The provincial government is revamping its administration of Crown lands, something the provincial agriculture minister says will ensure compliance with the New West Partnership Agreement.
Ralph Eichler announced the changes in a media release this week, saying they will make the process more transparent for farmers and ranchers.
“Modernizing access to agricultural Crown lands helps fulfil our commitment to this agreement,” Eichler said in a release. “We look forward to refining these changes in consultation with our producers.”
The new Agricultural Crown Lands Leases and Permits Regulation will amalgamate two separate regulations related to forage leases, hay and grazing permits, and cropping leases.
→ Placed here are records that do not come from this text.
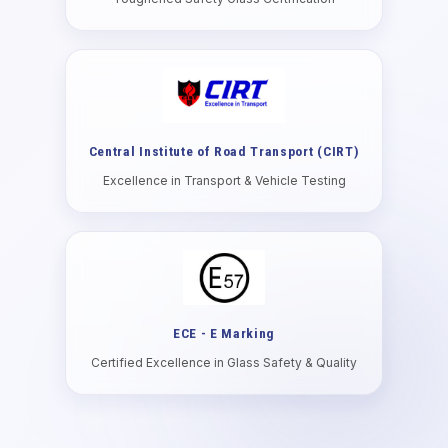
Central Institute of Road Transport (CIRT)
Excellence in Transport & Vehicle Testing
ECE - E Marking
Certified Excellence in Glass Safety & Quality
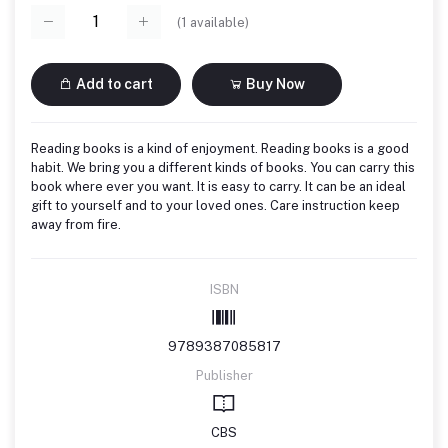
(
1
available)
Add to cart
Buy Now
Reading books is a kind of enjoyment. Reading books is a good
habit. We bring you a different kinds of books. You can carry this
book where ever you want. It is easy to carry. It can be an ideal
gift to yourself and to your loved ones. Care instruction keep
away from fire.
ISBN
9789387085817
Publisher
CBS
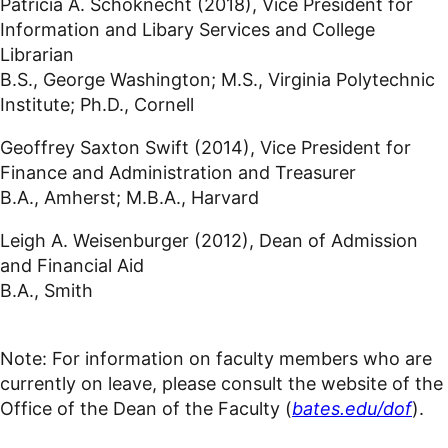
Patricia A. Schoknecht (2018), Vice President for
Information and Libary Services and College
Librarian
B.S., George Washington; M.S., Virginia Polytechnic
Institute; Ph.D., Cornell
Geoffrey Saxton Swift (2014), Vice President for
Finance and Administration and Treasurer
B.A., Amherst; M.B.A., Harvard
Leigh A. Weisenburger (2012), Dean of Admission
and Financial Aid
B.A., Smith
Note: For information on faculty members who are
currently on leave, please consult the website of the
Office of the Dean of the Faculty (
bates.edu/dof
).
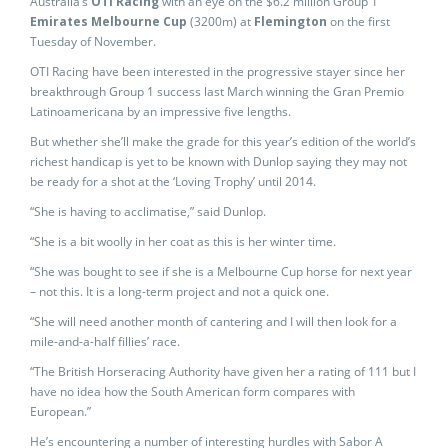
Australia’s
OTI Racing
with an eye on the $6.2 million Group 1
Emirates Melbourne Cup
(3200m) at
Flemington
on the first
Tuesday of November.
OTI Racing have been interested in the progressive stayer since her
breakthrough Group 1 success last March winning the Gran Premio
Latinoamericana by an impressive five lengths.
But whether she’ll make the grade for this year’s edition of the world’s
richest handicap is yet to be known with Dunlop saying they may not
be ready for a shot at the ‘Loving Trophy’ until 2014.
“She is having to acclimatise,” said Dunlop.
“She is a bit woolly in her coat as this is her winter time.
“She was bought to see if she is a Melbourne Cup horse for next year
– not this. It is a long-term project and not a quick one.
“She will need another month of cantering and I will then look for a
mile-and-a-half fillies’ race.
“The British Horseracing Authority have given her a rating of 111 but I
have no idea how the South American form compares with
European.”
He’s encountering a number of interesting hurdles with Sabor A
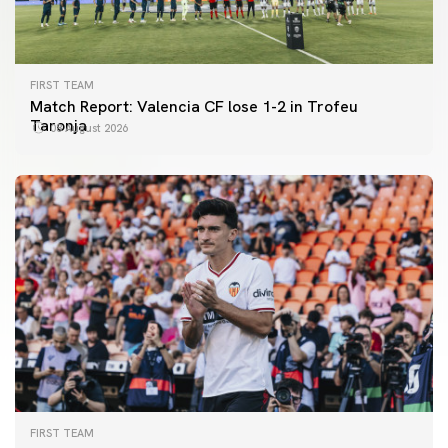
FIRST TEAM
Match Report: Valencia CF lose 1-2 in Trofeu
Taronja
08 August 2026
FIRST TEAM
FIRST TEAM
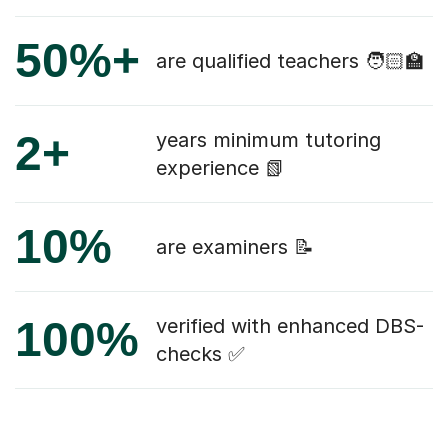
50%+
are qualified teachers 🧑🏻‍🏫
2+
years minimum tutoring
experience 📗
10%
are examiners 📝
100%
verified with enhanced DBS-
checks ✅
It will change how producers will acquire Crown lands for grazing and haying from the current model to a new tendering system.
This will be consistent with how agricultural Crown land is accessed for other uses, like growing crops, and will ensure prices paid by producers more accurately reflect the market value of these leases and permits, the minister added.
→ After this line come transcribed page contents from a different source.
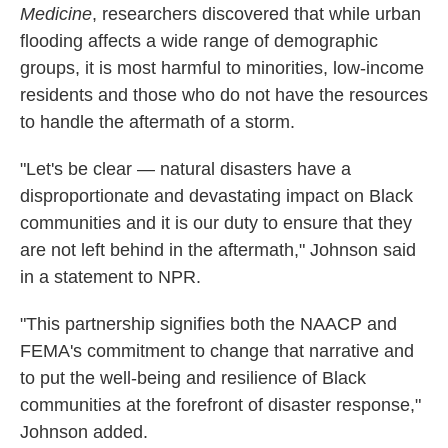
Medicine
, researchers discovered that while urban
flooding affects a wide range of demographic
groups, it is most harmful to minorities, low-income
residents and those who do not have the resources
to handle the aftermath of a storm.
"Let's be clear — natural disasters have a
disproportionate and devastating impact on Black
communities and it is our duty to ensure that they
are not left behind in the aftermath," Johnson said
in a statement to NPR.
"This partnership signifies both the NAACP and
FEMA's commitment to change that narrative and
to put the well-being and resilience of Black
communities at the forefront of disaster response,"
Johnson added.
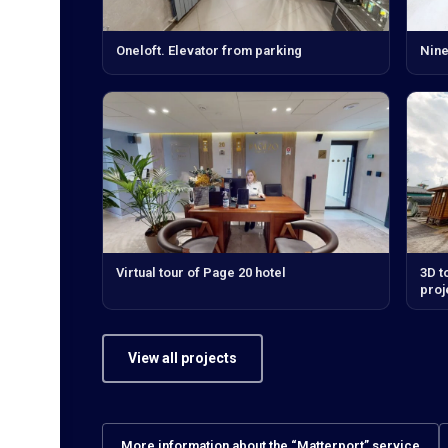
Oneloft. Elevator from parking
Nine
Virtual tour of Page 20 hotel
3D t
proj
View all projects
More information about the “Matterport” service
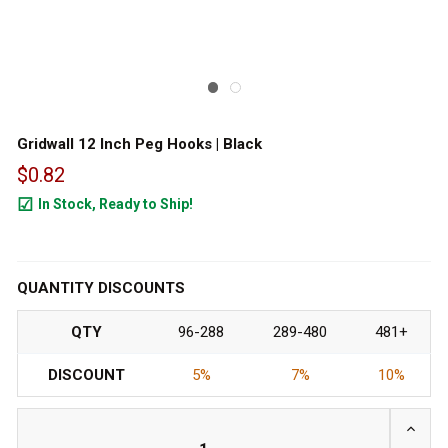
Gridwall 12 Inch Peg Hooks | Black
$0.82
In Stock, Ready to Ship!
32755
QUANTITY DISCOUNTS
QTY
96-288
289-480
481+
DISCOUNT
5%
7%
10%
INCRE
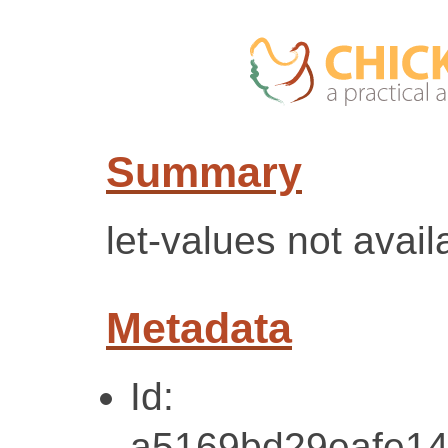
Summary
let-values not avail
Metadata
Id:
a5169bd29eafe14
Industry consultations will be held in the coming year, with the shift to a tendering system for all agricultural Crown lands expected to be in place for fall 2018.
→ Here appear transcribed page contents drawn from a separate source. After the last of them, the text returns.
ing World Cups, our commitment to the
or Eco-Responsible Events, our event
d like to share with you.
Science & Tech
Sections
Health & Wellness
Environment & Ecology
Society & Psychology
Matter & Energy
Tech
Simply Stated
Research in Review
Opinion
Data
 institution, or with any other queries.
One of the stakeholder groups most affected has applauded the change. Manitoba Beef Producers said most of the proposed changes were welcomed, but added full and open industry consultations are still an important part of the process.
MBP president Ben Fox said the group looked forward to participation in the process and encouraged members to get involved too.
“The old system of allocation was often frustrating for producers and was also lacking in transparency, so the announcement of a more open process is very important to our membership,” said Fox, who noted MBP is in favour of the government’s move to join the New West Partnership Trade Agreement. “However, we do have a number of concerns as we move forward and will ensure they are raised with the government.”
MBP indicated it was most concerned with ensuring land remained available for cattle production and hay permits and that land access remained affordable.
The opposition NDP expressed concern the changes could see land leases become more expensive and shut out young producers.
“Eliminating the points system will make it harder for new or younger producers to build their business, and could lead to the consolidation of land leases by big corporations,” said NDP Leader Wab Kinew, noting New West Partnership member Saskatchewan continues to use a point system.